Results from a recent modeling study suggest that Van Gorder and Gross are right to be worried. The model predicts that intensive care units (ICUs) in more than half of hospitals within 10 miles of an ICE detention facility would be overwhelmed by day 90 in the event of a COVID-19 outbreak. Expanding that radius to 50 miles lessens the risks, but 8% of hospitals would still be unable to meet the need for ICU beds, the study authors warn.

“As COVID-19 continues to spread in communities, and inevitably into the nation’s detention centers, it is critical that we understand the U.S. healthcare system’s capacity to care for a large influx of patients who require critical care,” write Daniel Coombs, PhD, MSc, of the Department of Mathematics and Institute of Applied Mathematics at the University of British Columbia, Canada, and colleagues. The researchers published the results of their modeling study April 28 in the Journal of Urban Health.

Coombs and colleagues used ICE detainee population data available on the ICE Enforcement and Removal Operations website as of March 2 of this year, to estimate the COVID-19 transmission rate within 111 ICE detention facilities and studied the effects on regional ICU capacity. Their model considered multiple transmission rates (basic reproduction numbers [R0s] of 2.5, 3.5, and 7), outbreak duration (30, 60, and 90 days), and number of detainees in the facility (50, 100, 500, and 1000 detainees).

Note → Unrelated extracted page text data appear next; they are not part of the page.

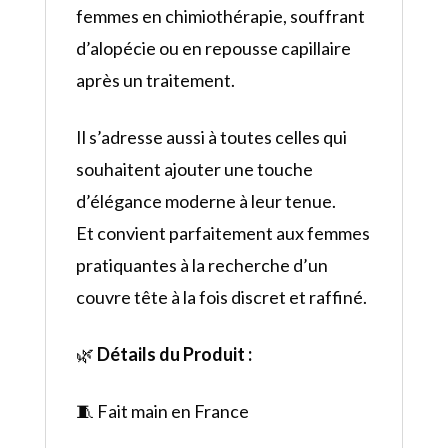
femmes en chimiothérapie, souffrant
d’alopécie ou en repousse capillaire
après un traitement.
Il s’adresse aussi à toutes celles qui
souhaitent ajouter une touche
d’élégance moderne à leur tenue.
Et convient parfaitement aux femmes
pratiquantes à la recherche d’un
couvre tête à la fois discret et raffiné.
🌿
Détails du Produit :
🧵 Fait main en France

This “carefully constructed simulation study…uses the most common model for epidemic modeling,” F. Perry Wilson, MD, MSCE, associate professor of medicine and interim director, Program of Applied Translational Research, Yale University School of Medicine, New Haven, Connecticut, told Medscape Medical News.

Nevertheless, “the outcome varies depending on the assumptions the modelers make,” he said. The R0 of 2.5 is consistent with the general population and it could be even higher because of the close conditions in detention facilities, But, Wilson noted, it could be lower if authorities enforced social distancing. “[T]hese individuals in theory could be forced to engage in social distancing that the general population cannot,” he said.